Entries shown.

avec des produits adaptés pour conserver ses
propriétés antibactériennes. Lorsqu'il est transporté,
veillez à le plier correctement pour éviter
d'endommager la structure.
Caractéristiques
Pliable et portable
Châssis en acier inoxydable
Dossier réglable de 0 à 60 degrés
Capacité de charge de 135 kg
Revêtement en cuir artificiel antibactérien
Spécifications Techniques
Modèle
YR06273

---

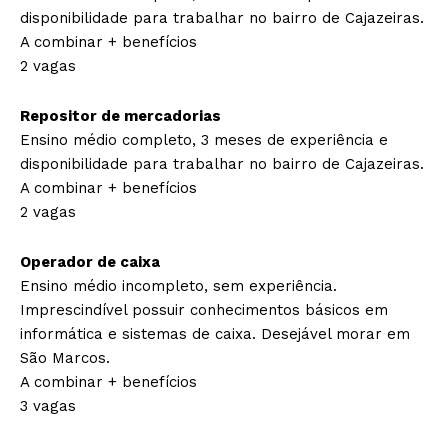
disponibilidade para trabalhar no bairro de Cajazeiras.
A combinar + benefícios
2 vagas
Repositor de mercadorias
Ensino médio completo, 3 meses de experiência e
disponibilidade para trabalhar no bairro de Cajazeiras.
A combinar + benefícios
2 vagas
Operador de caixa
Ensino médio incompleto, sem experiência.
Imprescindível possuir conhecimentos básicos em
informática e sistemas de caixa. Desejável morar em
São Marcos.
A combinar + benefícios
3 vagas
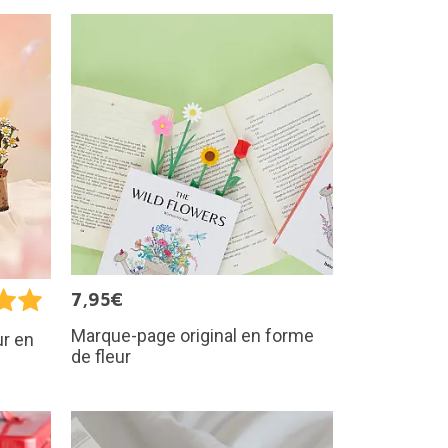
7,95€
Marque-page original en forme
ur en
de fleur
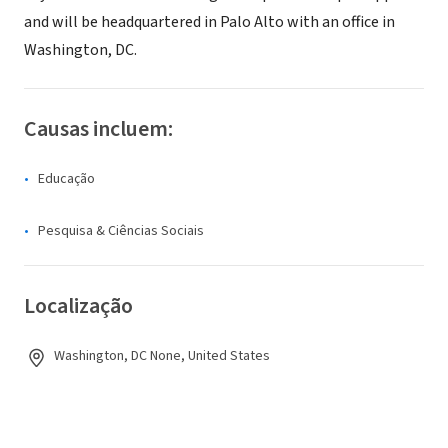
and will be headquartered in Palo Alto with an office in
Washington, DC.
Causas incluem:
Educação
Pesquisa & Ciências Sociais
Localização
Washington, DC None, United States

Problem description.
Return all lines from the material that contain "Washington".

The completed task.
Washington, DC.
Washington, DC None, United States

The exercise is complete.